Con Kolivas [interview] posted an updated version of his Swappiness Autoregulation patch [story], this time "done the right way (tm)". Instead of updating swappiness at every tick (which is either 100 or 1000 or 1024 times per second, depending on architecture) the swappiness is updated only when there is pressure to swap. This has the double benefit of avoiding a possible divide-by-zero error, and reduced overhead. It also makes swappiness read-only to user-space.

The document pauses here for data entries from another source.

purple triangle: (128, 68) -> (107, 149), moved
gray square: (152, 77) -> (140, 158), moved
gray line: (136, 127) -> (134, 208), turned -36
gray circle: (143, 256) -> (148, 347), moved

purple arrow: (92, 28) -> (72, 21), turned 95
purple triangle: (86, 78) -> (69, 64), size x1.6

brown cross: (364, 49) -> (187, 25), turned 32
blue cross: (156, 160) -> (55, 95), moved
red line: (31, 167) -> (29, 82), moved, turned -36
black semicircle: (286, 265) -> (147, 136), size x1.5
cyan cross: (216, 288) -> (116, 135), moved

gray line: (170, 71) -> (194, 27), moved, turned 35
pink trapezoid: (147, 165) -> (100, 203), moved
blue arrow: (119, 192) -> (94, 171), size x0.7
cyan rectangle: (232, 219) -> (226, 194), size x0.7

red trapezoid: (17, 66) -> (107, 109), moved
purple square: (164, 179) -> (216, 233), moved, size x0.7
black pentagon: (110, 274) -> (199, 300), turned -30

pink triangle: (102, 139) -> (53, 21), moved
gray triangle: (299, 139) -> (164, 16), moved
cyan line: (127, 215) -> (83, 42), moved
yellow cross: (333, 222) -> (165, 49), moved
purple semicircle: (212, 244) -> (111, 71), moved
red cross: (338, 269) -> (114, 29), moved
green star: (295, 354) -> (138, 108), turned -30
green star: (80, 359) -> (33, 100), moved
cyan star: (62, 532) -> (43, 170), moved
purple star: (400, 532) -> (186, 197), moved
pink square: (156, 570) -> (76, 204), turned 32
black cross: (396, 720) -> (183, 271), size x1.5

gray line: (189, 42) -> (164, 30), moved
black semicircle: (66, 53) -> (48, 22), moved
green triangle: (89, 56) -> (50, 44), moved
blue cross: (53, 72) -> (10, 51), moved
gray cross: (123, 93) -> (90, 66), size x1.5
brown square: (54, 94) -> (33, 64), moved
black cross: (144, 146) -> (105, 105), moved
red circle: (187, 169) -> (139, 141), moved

From: Con Kolivas [email blocked] To: linux-kernel Subject: [PATCH] Autoregulate vm swappiness cleanup Date: 2003-10-25 6:58:22 On Fri, 24 Oct 2003 01:03, Con Kolivas wrote: > On Friday 24 October 2003 00:42, Martin J. Bligh wrote: > > It seems that you don't need si_swapinfo here, do you? i.freeram, > > i.bufferram, and i.totalram all come from meminfo, as far as I can > > see? Maybe I'm missing a bit ... > > Well I did do it a while ago and it seems I got carried away adding and > subtracting info indeed. :-) Here's a simpler patch that does the same > thing. The off-list enthusiasm has been rather strong so here is a patch done the right way (tm). There is no need for the check of totalram being zero (the original version of this patch modified the swappiness every tick which was wasteful and had a divide by zero on init). Adjusting vm_swappiness only when there is pressure to swap means totalram shouldn't be ever be zero. The sysctl is made read only since writing to it would be ignored now. Con [patch can be found here]
No big deal
This isn't really big news. It works exactly the same as the posted version and is ever so slightly cheaper and complete. I was referring to the original design (which I never posted to lkml) that modified it every tick. The divide by zero issue was a possibility in that unposted design and some of the algorithm had to check for divide by zero. However you can link directly to my patches here.
Re: No big deal
So the only change is that it's now read-only?
Mostly
There is one compare removed in the code. Instead of (totalram ? totalram : 1) it is now just totalram. This is a tiny change but cmp is relatively expensive on the cpu. Realistically this is code hit infrequently and it would be so small a difference it would be impossible to measure. However there is no point having redundant code in anything no matter how small the performance hit is in real terms.